IEC 60601-1-6 Usability Testing
Medical electrical equipment – Part 1-6: General requirements for basic safety and essential performance – Collateral standard: Usability
IEC 60601-1-6 Introduction:
Medical practice is increasingly using medical electrical equipment for observation and treatment of patients. Use errors caused by inadequate medical electrical equipment usability have become an increasing cause for concern. Much of medical electronic equipment developed without applying a usability engineering process are non-intuitive, difficult to learn and to use. As healthcare evolves, less skilled operators including patients themselves are now using medical electrical equipment while the medical electrical equipment itself is becoming more complicated. In simpler times, the operator of the medical electrical equipment might be able to cope with an ambiguous, difficult-to-use operator-equipment interface. The design of usable medical electrical equipment is a challenging endeavor. The design of the operator-equipment interface to achieve adequate (safe) usability requires a very different skill set than that of the technical implementation of that interface.
The usability engineering process is intended to achieve reasonable usability, which in turn is intended to minimize use errors and to minimize use-associated risks. Some, but not all, forms of incorrect use are amenable to be controlled by the manufacturer.
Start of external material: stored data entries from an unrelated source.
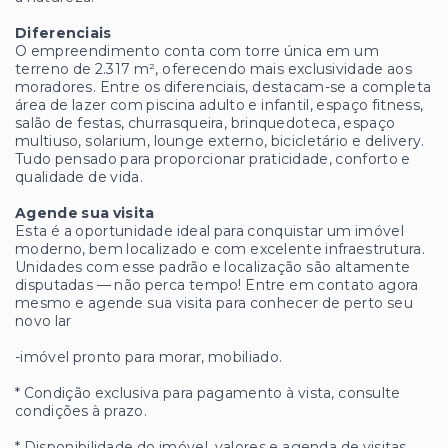
Diferenciais
O empreendimento conta com torre única em um
terreno de 2.317 m², oferecendo mais exclusividade aos
moradores. Entre os diferenciais, destacam-se a completa
área de lazer com piscina adulto e infantil, espaço fitness,
salão de festas, churrasqueira, brinquedoteca, espaço
multiuso, solarium, lounge externo, bicicletário e delivery.
Tudo pensado para proporcionar praticidade, conforto e
qualidade de vida.
Agende sua visita
Esta é a oportunidade ideal para conquistar um imóvel
moderno, bem localizado e com excelente infraestrutura.
Unidades com esse padrão e localização são altamente
disputadas — não perca tempo! Entre em contato agora
mesmo e agende sua visita para conhecer de perto seu
novo lar
-imóvel pronto para morar, mobiliado.
* Condição exclusiva para pagamento à vista, consulte
condições à prazo.
* Disponibilidade do imóvel, valores e agenda de visitas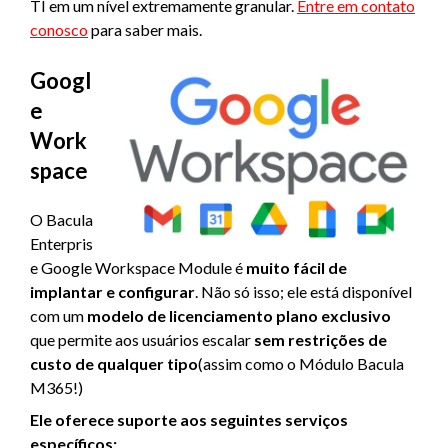
TI em um nível extremamente granular.
Entre em contato
conosco
para saber mais.
Googl
e
Work
space
O Bacula
Enterpris
e Google Workspace Module é
muito fácil de
implantar e configurar
. Não só isso; ele está disponível
com um
modelo de licenciamento plano exclusivo
que permite aos usuários escalar
sem restrições de
custo de qualquer tipo
(assim como o Módulo Bacula
M365!)
Ele oferece suporte aos seguintes serviços
específicos: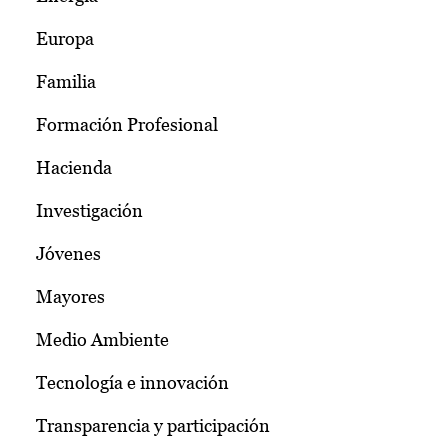
Europa
Familia
Formación Profesional
Hacienda
Investigación
Jóvenes
Mayores
Medio Ambiente
Tecnología e innovación
Transparencia y participación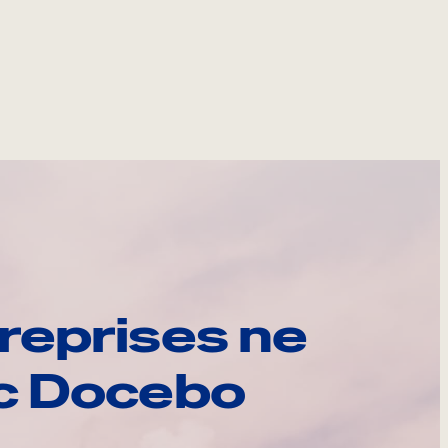
reprises ne
ec Docebo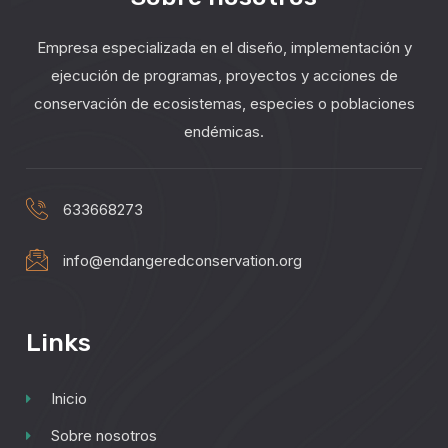
Empresa especializada en el diseño, implementación y
ejecución de programas, proyectos y acciones de
conservación de ecosistemas, especies o poblaciones
endémicas.
633668273
info@endangeredconservation.org
Links
Inicio
Sobre nosotros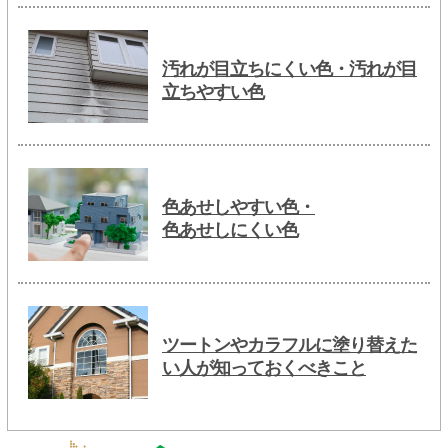
汚れが目立ちにくい色・汚れが目
立ちやすい色
色あせしやすい色・
色あせしにくい色
ツートンやカラフルに塗り替えた
い人が知っておくべきこと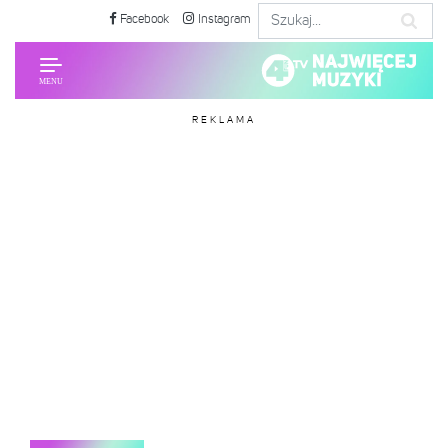
Facebook
Instagram
REKLAMA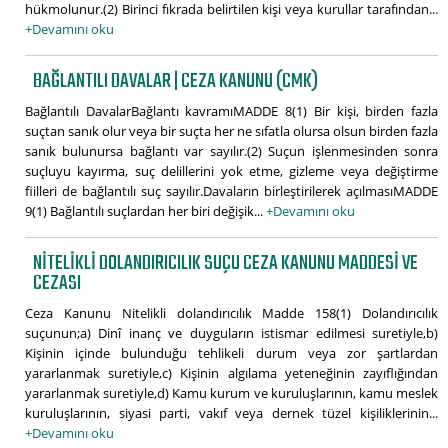
hükmolunur.(2) Birinci fıkrada belirtilen kişi veya kurullar tarafından...
+Devamını oku
BAĞLANTILI DAVALAR | CEZA KANUNU (CMK)
Bağlantılı DavalarBağlantı kavramıMADDE 8(1) Bir kişi, birden fazla
suçtan sanık olur veya bir suçta her ne sıfatla olursa olsun birden fazla
sanık bulunursa bağlantı var sayılır.(2) Suçun işlenmesinden sonra
suçluyu kayırma, suç delillerini yok etme, gizleme veya değiştirme
fiilleri de bağlantılı suç sayılır.Davaların birleştirilerek açılmasıMADDE
9(1) Bağlantılı suçlardan her biri değişik...
+Devamını oku
NITELIKLI DOLANDIRICILIK SUÇU CEZA KANUNU MADDESI VE
CEZASI
Ceza Kanunu Nitelikli dolandırıcılık Madde 158(1) Dolandırıcılık
suçunun;a) Dinî inanç ve duyguların istismar edilmesi suretiyle,b)
Kişinin içinde bulunduğu tehlikeli durum veya zor şartlardan
yararlanmak suretiyle,c) Kişinin algılama yeteneğinin zayıflığından
yararlanmak suretiyle,d) Kamu kurum ve kuruluşlarının, kamu meslek
kuruluşlarının, siyasi parti, vakıf veya dernek tüzel kişiliklerinin...
+Devamını oku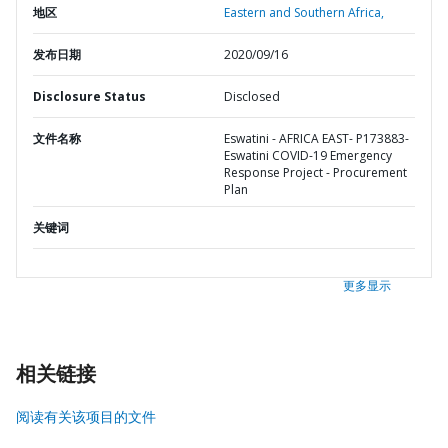
地区
Eastern and Southern Africa,
发布日期
2020/09/16
Disclosure Status
Disclosed
文件名称
Eswatini - AFRICA EAST- P173883-
Eswatini COVID-19 Emergency
Response Project - Procurement
Plan
关键词
更多显示
相关链接
阅读有关该项目的文件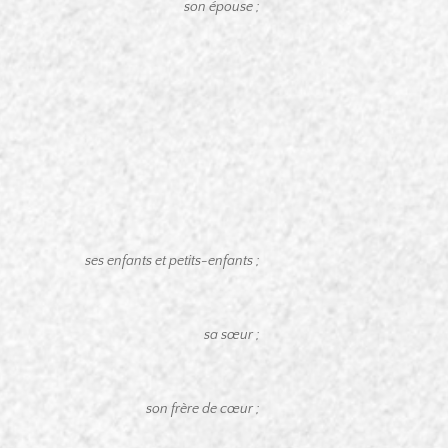
son épouse ;
ses enfants et petits-enfants ;
sa sœur ;
son frère de cœur ;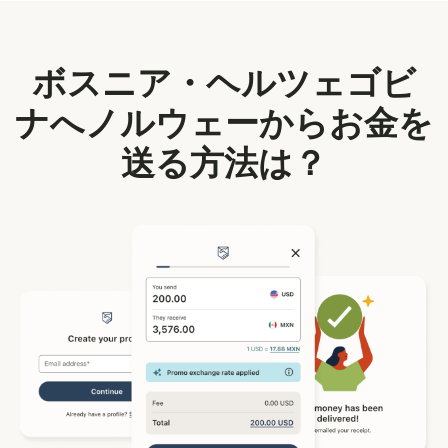
ボスニア・ヘルツェゴビ
ナへノルウェーからお金を
送る方法は？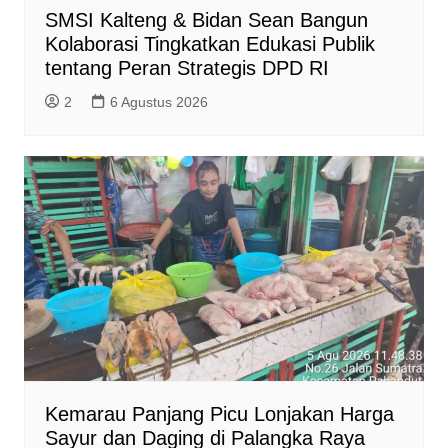
SMSI Kalteng & Bidan Sean Bangun
Kolaborasi Tingkatkan Edukasi Publik
tentang Peran Strategis DPD RI
2
6 Agustus 2026
Kemarau Panjang Picu Lonjakan Harga
Sayur dan Daging di Palangka Raya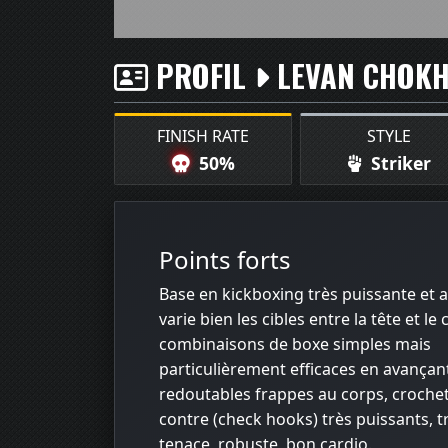
PROFIL
LEVAN CHOKH
FINISH RATE
STYLE
50%
Striker
Points forts
Base en kickboxing très puissante et a
varie bien les cibles entre la tête et le 
combinaisons de boxe simples mais
particulièrement efficaces en avançan
redoutables frappes au corps, croche
contre (check hooks) très puissants, t
tenace, robuste, bon cardio.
The relationship of the usability engineering process to the risk management process is described in Figure A.1 of IEC 62366:2007.
The first and second editions of IEC 60601 1 6 and EN 60601 1 6 described a usability engineering process that was tailored to the needs of manufacturers of medical electrical equipment. They provided guidance on how to implement and execute the process to improve the safety of medical electrical equipment. Sub-clause 1.3 of IEC 60601-1:2005+A1:2012 states that, “Applicable collateral standards become normative at the date of their publication and shall apply together with this standard.”
Consequently, the second edition of IEC 60601-1-6 was developed specifically to align with IEC 60601-1:2005 and published in 2006. All other relevant collateral standards within the jurisdiction of IEC Subcommittee 62A also were updated and republished between 2006 and 2007 except for IEC 60601-1-1 and IEC 60601-1-4. These collateral standards were not revised because their requirements were integrated into IEC 60601-1:2005. After the second edition of this collateral standard was published, IEC Subcommittee 62A, in partnership with ISO Technical Committee 210, developed and published a general usability engineering standard applicable to all medical devices—IEC 62366:2007. IEC 62366 is based on IEC 60601-1-6, but was refined using the experience gained with applying the first edition of IEC 60601-1-6. Although the processes described in IEC 60601-1-6:2006 and IEC 62366:2007 are very similar, they are not identical.
At its Auckland meeting in 2008, IEC Technical Committee 62 approved a project to revise IEC 60601-1-6 so that it would reduce or eliminate duplication with IEC 62366 and also create a bridge between IEC 60601-1 and IEC 62366. This third edition of IEC 60601-1-6 creates that bridge and will enable a manufacturer to conform to the requirements in IEC 60601-1:2005 that make normative reference to IEC 60601-1-6 by employing a usability engineering process complying with IEC 62366:2007. At a point in the future, that bridge can be eliminated by revising or amending IEC 60601-1 to include a direct reference to IEC 62366 and, as necessary, adding any additional requirements that are specific to medical electrical equipment, such as those contained in Clauses 4 and 5 of this collateral standard, to IEC 60601-1 or as a normative annex to IEC 62366.
IEC 60601-1-6 testing is intended to be useful not only for manufacturer(s) of medical electrical equipment, but also for technical committees responsible for the preparation of particular medical electrical equipment standards. It should be noted that clinical investigations conducted according to ISO 14155-1 and usability testing for verification or validation according to this standard are two fundamentally different activities and should not be confused.